Migration from Kafka to Pub/Sub

This document is useful if you are considering migrating from self-managed Apache Kafka to Pub/Sub, because it can help you review and consider features, pricing, and use cases. Each section identifies a common Kafka use case and offers practical guidance for achieving the same functionality in Pub/Sub.

Overview of Pub/Sub

Pub/Sub is an asynchronous messaging service. Pub/Sub decouples services that produce events from services that process events. You can use Pub/Sub as messaging-oriented middleware or event ingestion and delivery for streaming analytics pipelines. in both scenarios, a publisher application creates and sends messages to a topic. Subscriber applications create a subscription to a topic to receive messages from it. A subscription is a named entity that represents an interest in receiving messages on a particular topic.

Pub/Sub runs in all Google Cloud regions. Pub/Sub directs publisher traffic to the nearest Google Cloud data center where data storage is allowed, as defined in the resource location restriction policy.

Pub/Sub can integrate with many Google Cloud services such as Dataflow, Cloud Storage, and Cloud Run. You can configure these services to serve as data sources that can publish messages to Pub/Sub, or as data sinks that can receive messages from Pub/Sub.

Overview of Kafka

Apache Kafka is an open source, distributed, event-streaming platform, and it enables applications to publish, subscribe to, store, and process streams of events. The Kafka server is run as a cluster of machines that client applications interact with to read, write, and process events. You can use Kafka to decouple applications, send and receive messages, track activities, aggregate log data, and process streams.

Within the Kafka cluster, some nodes in the cluster are designated as brokers. Brokers receive messages from producers and store them on disk. Stored messages are organized by topic and partitioned across several different brokers in the cluster. New events published to a topic are appended to the end of one of the topic's partitions. Consumers can then fetch messages from brokers, which are read from disk and sent to the consumer.

Understanding the differences between Kafka and Pub/Sub

The following diagram shows the differences in scaling strategy between Kafka and Pub/Sub:

Scaling strategy with partitions for Kafka and no partitions for Pub/Sub.

In the preceding diagram, each M represents a message. Kafka brokers manage multiple ordered partitions of messages, represented by the horizontal rows of messages. Consumers read messages from a particular partition that has a capacity based on the machine that hosts that partition. Pub/Sub does not have partitions, and consumers instead read from a topic that autoscales according to demand. You configure each Kafka topic with the number of partitions that you require to handle the expected consumer load.
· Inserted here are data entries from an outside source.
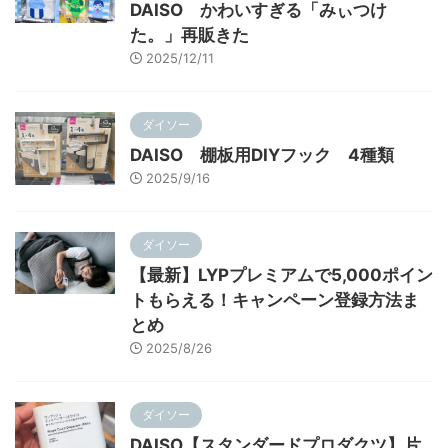
DAISO かわいすぎる「みぃつけ
た。」再販きた
2025/12/11
ダイソー
DAISO 棚板用DIYフック 4種類
2025/9/16
ダイソー
【最新】LYPプレミアムで5,000ポイン
トもらえる！キャンペーン登録方法ま
とめ
2025/8/26
ダイソー
DAISO【スタンダードプロダクツ】片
Pub/Sub scales automatically based on demand.

Comparing features

The following table compares Apache Kafka features with Pub/Sub features:

Apache Kafka Pub/Sub
Message ordering Yes within partitions Yes within topics
Message deduplication Yes Yes using Dataflow
Push subscriptions No Yes
Unprocessed message queue As of version 2.0 Yes
Transactions Yes No
Message storage Limited only by available machine storage 7 days
Message replay Yes Yes
Locality Local cluster can replicate using MirrorMaker Global distributed service with configurable message storage locations
Logging and monitoring Self-managed Automated with Cloud Logging and Cloud Monitoring
Stream processing Yes with KSQL Yes with Dataflow

Understanding Pub/Sub message storage and replay

By default, Pub/Sub retains unacknowledged messages for up to 7 days, but you can configure Pub/Sub subscriptions to retain acknowledged messages. By retaining acknowledged messages, you can replay some or all of those messages based on a timestamp. When you replay messages based on a timestamp all messages that were received after the timestamp are marked as unacknowledged. The unacknowledged messages are then redelivered.
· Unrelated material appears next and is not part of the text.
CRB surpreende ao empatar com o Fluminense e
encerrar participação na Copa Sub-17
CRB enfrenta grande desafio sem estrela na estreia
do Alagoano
You can create snapshots of individual subscriptions on demand without needing to configure your subscription in advance. For example, you can create a snapshot when deploying new subscriber code because you might need to recover from unexpected or erroneous acknowledgments.

Built in failsafe with unprocessed message topics

Pub/Sub provides similar functionality to Kafka 2.0 error handling and to how Kafka Connect handles unprocessed message topics. To notify Pub/Sub that a message was delivered successfully, subscribers to Pub/Sub topics can acknowledge messages that they receive and process. If your subscribers are unable to process messages for some time, Pub/Sub can automatically forward these messages to an unprocessed-message topic and store them for access later. You can configure the number of attempts that Pub/Sub makes to deliver the messages before it sends the message to the unprocessed-message topic.
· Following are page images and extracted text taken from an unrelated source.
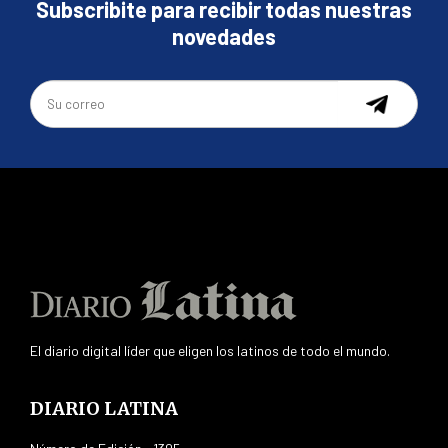
Subscribite para recibir todas nuestras
novedades
El diario digital líder que eligen los latinos de todo el mundo.
DIARIO LATINA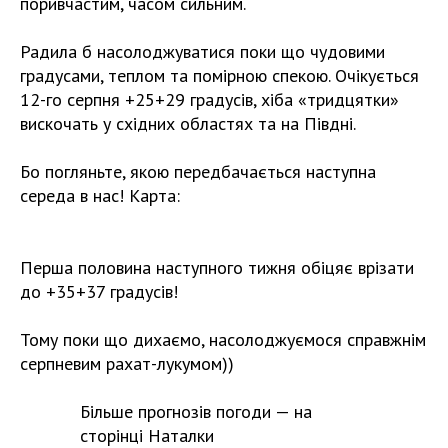
поривчастим, часом сильним.
Радила б насолоджуватися поки що чудовими
градусами, теплом та помірною спекою. Очікується
12-го серпня +25+29 градусів, хіба «тридцятки»
вискочать у східних областях та на Півдні.
Бо погляньте, якою передбачається наступна
середа в нас! Карта:
Перша половина наступного тижня обіцяє врізати
до +35+37 градусів!
Тому поки що дихаємо, насолоджуємося справжнім
серпневим рахат-лукумом))
Більше прогнозів погоди — на
сторінці Наталки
Deduplicating messages in Pub/Sub using Dataflow

Pub/Sub delivers each published message at least once for every subscription. In general, accommodating more-than-once delivery requires your subscriber to be idempotent when processing messages. If your existing subscribers are unable to operate idempotently, then you can incorporate Dataflow to deduplicate messages. If your subscribers see a high rate of duplicate messages, this can indicate that they are not properly acknowledging messages, or that your acknowledgment deadline is too short.

Message ordering in Pub/Sub

If your Kafka subscriber applications rely on message ordering, you can support this requirement in Pub/Sub when you use ordering keys. Currently, ordering is guaranteed for messages published in a given region. To take advantage of message ordering, ensure that your publishers and subscribers use regional endpoints to route your messages to the correct region.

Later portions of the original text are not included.